SAN FRANCISCO — Graeme McDowell and Jim Furyk won the battle of par Saturday at the U.S. Open.
Tiger Woods lost a lot more than that.
McDowell showed the kind of fight that won him a U.S. Open two years ago down the coast at Pebble Beach. He scratched out pars and finished with a 4-foot birdie putt that gave him a 2-under 68 and a share of the lead going into the final round at The Olympic Club.
Furyk, also bidding for another trophy from golf's toughest test, outclassed Woods in the final pairing with key bunker saves and an 8-foot birdie putt on the 17th for a 70, making him the only player who has yet to have a round over par.
They were at 1-under 139, the only survivors against par.
Woods, wearing a key lime shirt, turned in a lemon. He fell out of the lead with two bogeys in the first three holes, couldn't make a birdie on the stretch of holes that Olympic allows players to make up ground, and ended with a sloppy bogey on the 18th for a 75.
There were only eight scores worse in the third round. And it matched Woods' highest score when he had at least a share of the lead after any round of a major. He also closed with a 75 in 2009 at the PGA Championship when he lost a two-shot lead to Y.E. Yang.
All is not lost for Woods, not to mention another dozen or so players.
In a U.S. Open that is living up to its reputation, it was difficult for anyone to build a big advantage.
McDowell and Furyk were two shots ahead of Fredrik Jacobson, who had a 68. In the group another shot behind were Lee Westwood, whose Saturday-best 67 gave him another shot at his first major, and Ernie Els, who holed a long pitch for eagle on the 17th that carried him to a 68. The Big Easy is a two-time U.S. Open champion, with that first title coming 18 years ago.
Thirteen players were separated by four shots going into Sunday, a list that includes 17-year-old Beau Hossler, who followed bogeys with birdies for a 70.
Woods, who has never won a major from behind, was five shots back. His round ended with a shot from the middle of the 18th fairway that hung up in the right collar of rough, and a stubbed chip that took a hard turn to the left some 10 feet away.
When he two-putted for his sixth bogey, his day got a little worse. Climbing the hill toward the fabled clubhouse at Olympic, a photographer brushed him and Woods banged his hand into the camera. He shook it several times, but later said he was fine.
The real hurt came from Olympic.
"It was just a tough day on the greens, and most of the day, I just kept getting that half-number, right in between clubs all day," said Woods, who was either well long or short on his approach shots.

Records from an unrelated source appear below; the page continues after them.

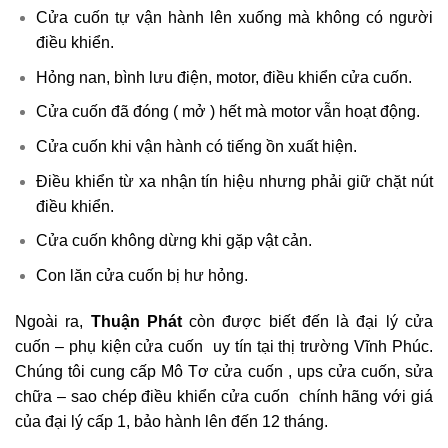
Cửa cuốn tự vận hành lên xuống mà không có người
điều khiển.
Hỏng nan, bình lưu điện, motor, điều khiển cửa cuốn.
Cửa cuốn đã đóng ( mở ) hết mà motor vẫn hoạt động.
Cửa cuốn khi vận hành có tiếng ồn xuất hiện.
Điều khiển từ xa nhận tín hiệu nhưng phải giữ chặt nút
điều khiển.
Cửa cuốn không dừng khi gặp vật cản.
Con lăn cửa cuốn bị hư hỏng.
Ngoài ra,
Thuận Phát
còn được biết đến là đại lý cửa
cuốn – phụ kiện cửa cuốn uy tín tại thị trường Vĩnh Phúc.
Chúng tôi cung cấp Mô Tơ cửa cuốn , ups cửa cuốn, sửa
chữa – sao chép điều khiển cửa cuốn chính hãng với giá
của đại lý cấp 1, bảo hành lên đến 12 tháng.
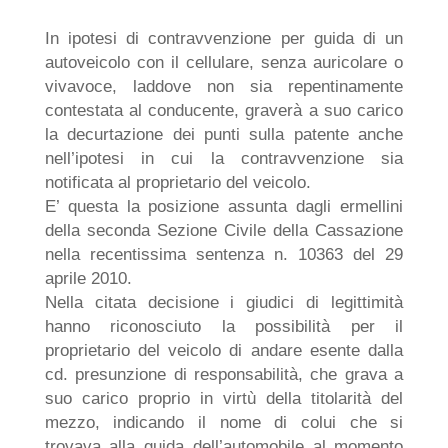
In ipotesi di contravvenzione per guida di un
autoveicolo con il cellulare, senza auricolare o
vivavoce, laddove non sia repentinamente
contestata al conducente, graverà a suo carico
la decurtazione dei punti sulla patente anche
nell’ipotesi in cui la contravvenzione sia
notificata al proprietario del veicolo.
E’ questa la posizione assunta dagli ermellini
della seconda Sezione Civile della Cassazione
nella recentissima sentenza n. 10363 del 29
aprile 2010.
Nella citata decisione i giudici di legittimità
hanno riconosciuto la possibilità per il
proprietario del veicolo di andare esente dalla
cd. presunzione di responsabilità, che grava a
suo carico proprio in virtù della titolarità del
mezzo, indicando il nome di colui che si
trovava alla guida dell’automobile al momento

Furyk and McDowell played together in the opening two rounds. On Sunday, much more is at stake.
But this was not shaping up as a two-man race for McDowell and Furyk.

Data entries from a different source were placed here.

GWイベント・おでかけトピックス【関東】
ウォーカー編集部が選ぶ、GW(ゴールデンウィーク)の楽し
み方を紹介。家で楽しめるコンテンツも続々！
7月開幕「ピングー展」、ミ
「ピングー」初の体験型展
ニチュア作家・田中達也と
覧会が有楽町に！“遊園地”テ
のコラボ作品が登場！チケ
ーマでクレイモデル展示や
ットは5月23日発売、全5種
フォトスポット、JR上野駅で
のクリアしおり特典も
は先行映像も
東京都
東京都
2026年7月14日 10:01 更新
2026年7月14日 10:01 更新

"Looking at the leader board, you've got to look down as far as the guys at 3 or 4 (over) as having a realistic chance of winning this tournament," McDowell said.
For every bogey Hossler made, he answered with a birdie on the next hole.
His only big blunder came on the 11th, when he was too aggressive with a downhill putt and missed his par putt from 6 feet. Two holes later, he hit a heavy chip from the hazard that rolled back down a slope for another bogey. The kid just wouldn't go away, though, and suddenly he is dreaming big.
Hossler wanted to make the cut. Then, he wanted to be the low amateur. Now?
"My goal now is to win the tournament," he said.
In the 14 majors he has won, Woods was never worse than par in the pivotal third round and had a scoring average of 68.3. There was no way that was going to hold up on a course like Olympic, though Woods was expecting better than what he delivered on this Saturday.
He missed the first fairway, came up short of the third green and wound up with three bogeys through six holes.
Woods wasn't alone in making mistakes. David Toms, tied for the second-round lead with Furyk and Woods at 1 under, played that rugged six-hole stretch in 5 over and fell six shots behind with a 76.
Even with the USGA watering the course Friday night and Saturday morning, Olympic was as relentless as ever.